> **Task brief**
Repeat every entry in full. Match each line exactly.
Input records Start Marker
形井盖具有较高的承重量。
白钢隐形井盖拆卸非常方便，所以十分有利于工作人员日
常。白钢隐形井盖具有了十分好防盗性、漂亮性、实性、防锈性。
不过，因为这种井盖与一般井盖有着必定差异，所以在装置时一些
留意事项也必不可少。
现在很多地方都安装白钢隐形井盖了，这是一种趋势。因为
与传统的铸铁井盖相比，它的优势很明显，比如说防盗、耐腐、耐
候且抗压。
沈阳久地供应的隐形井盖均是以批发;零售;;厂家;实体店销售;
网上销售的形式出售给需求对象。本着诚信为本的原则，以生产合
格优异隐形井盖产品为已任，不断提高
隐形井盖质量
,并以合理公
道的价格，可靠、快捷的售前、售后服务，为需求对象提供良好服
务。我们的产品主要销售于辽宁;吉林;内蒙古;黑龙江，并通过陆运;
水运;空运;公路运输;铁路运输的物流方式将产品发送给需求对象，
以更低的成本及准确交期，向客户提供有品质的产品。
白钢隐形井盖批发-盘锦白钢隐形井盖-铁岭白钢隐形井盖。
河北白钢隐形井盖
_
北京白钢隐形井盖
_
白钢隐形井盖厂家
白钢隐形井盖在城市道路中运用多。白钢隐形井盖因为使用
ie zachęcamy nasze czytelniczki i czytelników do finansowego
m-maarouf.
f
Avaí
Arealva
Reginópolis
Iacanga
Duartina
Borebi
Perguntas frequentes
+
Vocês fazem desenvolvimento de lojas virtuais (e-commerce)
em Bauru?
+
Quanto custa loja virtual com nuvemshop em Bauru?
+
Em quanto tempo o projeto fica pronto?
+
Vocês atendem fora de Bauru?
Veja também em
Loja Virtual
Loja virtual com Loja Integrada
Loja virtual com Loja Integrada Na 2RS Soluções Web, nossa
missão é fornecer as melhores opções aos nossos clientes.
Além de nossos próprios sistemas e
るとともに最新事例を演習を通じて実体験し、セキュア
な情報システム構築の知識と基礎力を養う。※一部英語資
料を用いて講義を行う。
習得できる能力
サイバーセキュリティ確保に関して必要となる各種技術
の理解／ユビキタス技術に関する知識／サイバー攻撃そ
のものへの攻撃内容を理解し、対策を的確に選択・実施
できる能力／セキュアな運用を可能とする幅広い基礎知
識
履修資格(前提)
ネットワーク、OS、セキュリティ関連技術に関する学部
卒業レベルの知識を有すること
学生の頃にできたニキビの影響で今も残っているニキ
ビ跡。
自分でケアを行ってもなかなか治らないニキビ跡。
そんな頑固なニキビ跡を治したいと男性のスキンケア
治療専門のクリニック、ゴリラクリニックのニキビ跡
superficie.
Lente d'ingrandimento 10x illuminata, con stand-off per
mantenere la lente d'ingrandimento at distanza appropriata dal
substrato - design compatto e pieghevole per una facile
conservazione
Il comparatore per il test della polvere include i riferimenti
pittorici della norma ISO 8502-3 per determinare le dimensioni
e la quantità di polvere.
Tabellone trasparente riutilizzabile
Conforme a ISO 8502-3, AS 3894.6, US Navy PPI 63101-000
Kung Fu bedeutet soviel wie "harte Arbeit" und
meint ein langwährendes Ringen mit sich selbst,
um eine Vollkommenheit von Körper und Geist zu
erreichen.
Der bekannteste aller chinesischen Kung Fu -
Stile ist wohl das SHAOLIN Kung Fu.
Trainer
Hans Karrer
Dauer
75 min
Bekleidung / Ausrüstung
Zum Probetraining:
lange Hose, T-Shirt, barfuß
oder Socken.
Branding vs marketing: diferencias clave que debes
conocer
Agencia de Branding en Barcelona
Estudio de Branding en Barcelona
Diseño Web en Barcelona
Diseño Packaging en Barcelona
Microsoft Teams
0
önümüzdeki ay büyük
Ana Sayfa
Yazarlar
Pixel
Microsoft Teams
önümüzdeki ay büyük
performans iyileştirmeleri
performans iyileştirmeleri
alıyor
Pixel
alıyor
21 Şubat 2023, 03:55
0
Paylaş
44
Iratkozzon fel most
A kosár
Input records End Marker
> **Written solution**
形井盖具有较高的承重量。
白钢隐形井盖拆卸非常方便，所以十分有利于工作人员日
常。白钢隐形井盖具有了十分好防盗性、漂亮性、实性、防锈性。
不过，因为这种井盖与一般井盖有着必定差异，所以在装置时一些
留意事项也必不可少。
现在很多地方都安装白钢隐形井盖了，这是一种趋势。因为
与传统的铸铁井盖相比，它的优势很明显，比如说防盗、耐腐、耐
候且抗压。
沈阳久地供应的隐形井盖均是以批发;零售;;厂家;实体店销售;
网上销售的形式出售给需求对象。本着诚信为本的原则，以生产合
格优异隐形井盖产品为已任，不断提高
隐形井盖质量
,并以合理公
道的价格，可靠、快捷的售前、售后服务，为需求对象提供良好服
务。我们的产品主要销售于辽宁;吉林;内蒙古;黑龙江，并通过陆运;
水运;空运;公路运输;铁路运输的物流方式将产品发送给需求对象，
以更低的成本及准确交期，向客户提供有品质的产品。
白钢隐形井盖批发-盘锦白钢隐形井盖-铁岭白钢隐形井盖。
河北白钢隐形井盖
_
北京白钢隐形井盖
_
白钢隐形井盖厂家
白钢隐形井盖在城市道路中运用多。白钢隐形井盖因为使用
ie zachęcamy nasze czytelniczki i czytelników do finansowego
m-maarouf.
f
Avaí
Arealva
Reginópolis
Iacanga
Duartina
Borebi
Perguntas frequentes
+
Vocês fazem desenvolvimento de lojas virtuais (e-commerce)
em Bauru?
+
Quanto custa loja virtual com nuvemshop em Bauru?
+
Em quanto tempo o projeto fica pronto?
+
Vocês atendem fora de Bauru?
Veja também em
Loja Virtual
Loja virtual com Loja Integrada
Loja virtual com Loja Integrada Na 2RS Soluções Web, nossa
missão é fornecer as melhores opções aos nossos clientes.
Além de nossos próprios sistemas e
るとともに最新事例を演習を通じて実体験し、セキュア
な情報システム構築の知識と基礎力を養う。※一部英語資
料を用いて講義を行う。
習得できる能力
サイバーセキュリティ確保に関して必要となる各種技術
の理解／ユビキタス技術に関する知識／サイバー攻撃そ
のものへの攻撃内容を理解し、対策を的確に選択・実施
できる能力／セキュアな運用を可能とする幅広い基礎知
識
履修資格(前提)
ネットワーク、OS、セキュリティ関連技術に関する学部
卒業レベルの知識を有すること
学生の頃にできたニキビの影響で今も残っているニキ
ビ跡。
自分でケアを行ってもなかなか治らないニキビ跡。
そんな頑固なニキビ跡を治したいと男性のスキンケア
治療専門のクリニック、ゴリラクリニックのニキビ跡
superficie.
Lente d'ingrandimento 10x illuminata, con stand-off per
mantenere la lente d'ingrandimento at distanza appropriata dal
substrato - design compatto e pieghevole per una facile
conservazione
Il comparatore per il test della polvere include i riferimenti
pittorici della norma ISO 8502-3 per determinare le dimensioni
e la quantità di polvere.
Tabellone trasparente riutilizzabile
Conforme a ISO 8502-3, AS 3894.6, US Navy PPI 63101-000
Kung Fu bedeutet soviel wie "harte Arbeit" und
meint ein langwährendes Ringen mit sich selbst,
um eine Vollkommenheit von Körper und Geist zu
erreichen.
Der bekannteste aller chinesischen Kung Fu -
Stile ist wohl das SHAOLIN Kung Fu.
Trainer
Hans Karrer
Dauer
75 min
Bekleidung / Ausrüstung
Zum Probetraining:
lange Hose, T-Shirt, barfuß
oder Socken.
Branding vs marketing: diferencias clave que debes
conocer
Agencia de Branding en Barcelona
Estudio de Branding en Barcelona
Diseño Web en Barcelona
Diseño Packaging en Barcelona
Microsoft Teams
0
önümüzdeki ay büyük
Ana Sayfa
Yazarlar
Pixel
Microsoft Teams
önümüzdeki ay büyük
performans iyileştirmeleri
performans iyileştirmeleri
alıyor
Pixel
alıyor
21 Şubat 2023, 03:55
0
Paylaş
44
Iratkozzon fel most
A kosár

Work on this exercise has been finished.